Amar Virdi, having strayed from his ideal length far more than Surrey would have wanted in the first innings, suddenly found his spot and caused problems. With Rikki Clarke having dismissed Dane Vilas with his fifth ball after the break, Surrey’s 20-year-old off-spinner caused all sorts of problems.

It was as though the batsmen had seen a ghost in the fading daylight. Shivnarine Chanderpaul was twitchy as he pushed forward and edged Virdi to first slip, and a handful of overs later Rob Jones got into a complete muddle trying to advance Virdi, ballooning the ball to forward short leg.

Jones had batted tidily, turning from stylish to gritty, just as Alex Davies had done at the top of the innings. Davies raced to 30 from 26 balls but added just five more before falling in the same manner as Jones would later; albeit to a brilliant one-handed catch by substitute Will Jacks.

By the time Lancashire all but abandoned any pretence of scoring many runs — just four boundaries came off the bat in the final 32 overs — they looked more likely to remain five wickets down at the close. It was the sensible tactic, with Josh Bohannon and Steven Croft both unbeaten to bat in the best conditions on the final day. And Surrey are a bowler down, with Jade Dernbach’s sore groin enduring his batting but just one over of his bowling.

As the final session of floodlit Specsavers County Championship cricket this season, it proved entertaining. But it could well be the last this country sees, and that wouldn’t be surprising.

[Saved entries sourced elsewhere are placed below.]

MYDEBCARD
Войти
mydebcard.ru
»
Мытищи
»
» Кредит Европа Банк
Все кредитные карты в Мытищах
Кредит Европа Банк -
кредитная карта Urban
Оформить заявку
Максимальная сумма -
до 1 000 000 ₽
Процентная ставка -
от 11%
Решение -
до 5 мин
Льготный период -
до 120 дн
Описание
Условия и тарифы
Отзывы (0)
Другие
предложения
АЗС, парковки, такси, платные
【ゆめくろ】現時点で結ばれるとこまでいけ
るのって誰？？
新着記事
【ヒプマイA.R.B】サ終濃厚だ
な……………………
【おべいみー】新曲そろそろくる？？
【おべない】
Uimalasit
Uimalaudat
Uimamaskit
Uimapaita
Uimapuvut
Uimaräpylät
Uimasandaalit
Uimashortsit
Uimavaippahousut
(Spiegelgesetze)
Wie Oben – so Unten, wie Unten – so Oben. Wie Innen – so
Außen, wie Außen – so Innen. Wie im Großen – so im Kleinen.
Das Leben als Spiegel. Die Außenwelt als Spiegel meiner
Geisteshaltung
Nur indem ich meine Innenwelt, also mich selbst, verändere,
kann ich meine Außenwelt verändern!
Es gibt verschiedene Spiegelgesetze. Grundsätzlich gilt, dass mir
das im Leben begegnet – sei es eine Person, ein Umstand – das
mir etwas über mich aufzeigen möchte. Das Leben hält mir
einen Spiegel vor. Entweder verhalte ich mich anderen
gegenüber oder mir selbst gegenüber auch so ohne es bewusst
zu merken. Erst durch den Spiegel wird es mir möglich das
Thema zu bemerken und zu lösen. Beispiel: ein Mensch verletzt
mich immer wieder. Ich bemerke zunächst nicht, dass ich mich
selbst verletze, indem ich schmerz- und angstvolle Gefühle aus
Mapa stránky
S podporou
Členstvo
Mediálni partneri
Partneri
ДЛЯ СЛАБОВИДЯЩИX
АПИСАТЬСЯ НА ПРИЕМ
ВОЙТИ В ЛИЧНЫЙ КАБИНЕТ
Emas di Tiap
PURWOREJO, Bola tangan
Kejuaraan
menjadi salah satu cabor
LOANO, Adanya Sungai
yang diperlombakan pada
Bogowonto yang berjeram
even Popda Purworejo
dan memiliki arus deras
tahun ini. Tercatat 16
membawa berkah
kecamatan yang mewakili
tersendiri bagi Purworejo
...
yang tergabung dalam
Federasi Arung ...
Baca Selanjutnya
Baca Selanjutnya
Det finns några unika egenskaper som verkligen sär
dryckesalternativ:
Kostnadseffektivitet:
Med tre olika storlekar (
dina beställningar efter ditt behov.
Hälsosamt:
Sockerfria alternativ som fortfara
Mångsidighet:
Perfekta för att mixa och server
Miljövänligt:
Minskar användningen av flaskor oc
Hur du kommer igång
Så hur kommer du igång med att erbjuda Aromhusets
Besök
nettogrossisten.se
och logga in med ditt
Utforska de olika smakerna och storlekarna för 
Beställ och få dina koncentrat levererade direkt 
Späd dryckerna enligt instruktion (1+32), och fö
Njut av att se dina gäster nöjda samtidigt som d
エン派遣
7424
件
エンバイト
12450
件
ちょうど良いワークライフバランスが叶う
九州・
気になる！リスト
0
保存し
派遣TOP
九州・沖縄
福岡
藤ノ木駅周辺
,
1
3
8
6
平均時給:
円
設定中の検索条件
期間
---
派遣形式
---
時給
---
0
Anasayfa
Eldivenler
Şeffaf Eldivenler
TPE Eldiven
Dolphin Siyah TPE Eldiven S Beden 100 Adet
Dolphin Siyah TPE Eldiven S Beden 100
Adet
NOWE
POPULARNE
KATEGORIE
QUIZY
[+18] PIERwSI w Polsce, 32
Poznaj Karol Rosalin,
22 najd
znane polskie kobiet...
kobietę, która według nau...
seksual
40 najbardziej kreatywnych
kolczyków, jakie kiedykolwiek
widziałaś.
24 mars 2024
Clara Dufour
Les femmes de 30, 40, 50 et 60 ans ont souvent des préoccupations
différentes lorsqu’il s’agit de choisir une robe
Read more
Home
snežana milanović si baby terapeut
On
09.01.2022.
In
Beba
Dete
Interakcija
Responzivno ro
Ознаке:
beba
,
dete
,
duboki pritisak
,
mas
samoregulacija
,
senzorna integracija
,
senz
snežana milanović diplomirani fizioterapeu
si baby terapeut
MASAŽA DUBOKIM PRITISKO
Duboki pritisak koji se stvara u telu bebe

On this third day, with a result possible, more people came in between 6pm and 7pm than on the previous day — with entry free from 6pm onwards; a fact barely promoted by Surrey, presumably expecting that everyone would know given the same applies at 4pm on a normal Championship afternoon.

But even that increase is relative: fewer people were in the ground to begin with on Tuesday. Just 353 people came in on Monday evening compared to 719 on Tuesday, but the latter ended with a total crowd seven fewer. Looking on, the crowd looked to be no thinner nor stronger than usual in the final session.

If The Oval, easily accessible in a city of eight million, cannot drag in a substantial number of spectators for a fascinating match, then where will? If there’s no genuine benefit — and, so far, one good game doesn’t quite do it — it may well be time to shelve this idea.

Lancashire had set up the excitement by bowling Surrey out for 306, with a 51-run partnership between Dernbach and Morne Morkel crucial in the hosts setting a competitive target. Dernbach played in typical fashion and attempted to clear the OCS Stand on several occasions.

Sam Curran bottom edged behind a wild waft against Tom Bailey early on, before Ben Foakes edged behind Joe Mennie. Graham Onions did for Clarke and Morkel, with Virdi bowled first ball to leave Lancashire an imposing target of 271.

With 94 remaining to win, five down, no longer does it look imposing.